Impacts on insurers from the coming move to International Financial Reporting Standards will involve every aspect of a company's business and create increased transparency and possibly more mergers, according to a consulting firm report.

The study by New York-based Deloitte found that IFRS will also lead to "dramatic change" in insurance products, investment strategies, risk management and securitization.

The report, "The IFRS Journey–A Look Beyond the Accounting Changes," advises that a proactive approach to IFRS implementation will help insurers avoid being unprepared for the industry-wide shift and allow them opportunities to differentiate from their competition.

According to the study, IFRS is gaining acceptance in the United States and is already impacting many companies.

It noted that in November 2007, the Securities and Exchange Commission eliminated the requirement for foreign firms using IFRS to reconcile financial statements to U.S. Generally Accepted Accounting Procedures.

Deloitte said it is expected that U.S. firms will have the option of using IFRS by 2010 or 2011, and that the SEC may issue a "proposing" release to that effect this year.

The firm noted a survey it had taken showing approximately 30 percent of company chief financial officers and senior financial professionals would consider adopting IFRS if given the choice by the SEC.
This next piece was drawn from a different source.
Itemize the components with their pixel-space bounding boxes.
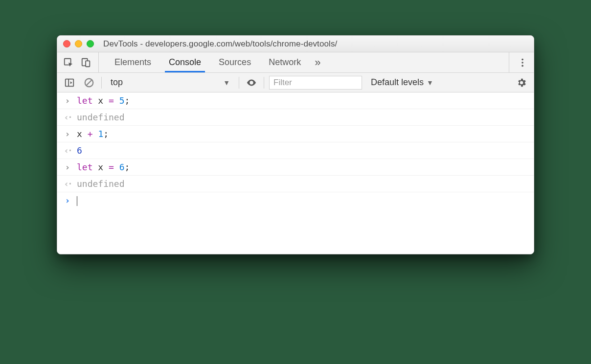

"The growing acceptance of IFRS as the global standard is placing pressure on U.S. and international companies not using IFRS to consider making the transition. For insurers, the process becomes even more complicated due to the unique handling of insurance contracts and associated risk under the new guidelines," said a statement from Rebecca C. Amoroso, Deloitte's national Insurance leader.

"IFRS could provide insurers with new insight into the profitability and risks of their business which, when used to develop strategy, can be invaluable," added Ms. Amoroso.

According to the report, the information made available by adopting IFRS reveals more about the profitability of new business when it's written, as well as the risks and uncertainties associated with individual business lines and portfolios, to competitors.

Modeling of liabilities, especially for non-life products, will be more complicated because these lines have weak observable market data, high volatility and potentially large payouts, Deloitte said.

According to the study, a fair value-like approach to measuring liabilities under IFRS will encourage insurers to reduce asset-liability mismatches and focus more on their investment strategies.

IFRS, the report said, will create opportunities to improve internal controls, and increased transparency will support improved risk management.

The international reporting standard may act as a key catalyst for insurance-linked securitization, including securitization of closed books of business, said Deloitte.

Merger and acquisition activity may be encouraged by IFRS and may play a major role in improving the quality of the M&A process by adding value at each stage of the process, according to the study.

Deloitte said IFRS could cause significant requirements for investment in new technology and "undoubtedly will cause a talent gap in the CFO suite, regulatory bodies, accounting, actuarial practices and the SEC."

Over the longer term, the report said IFRS will promote much greater cross-border mobility of people by removing the differences between national accounting systems.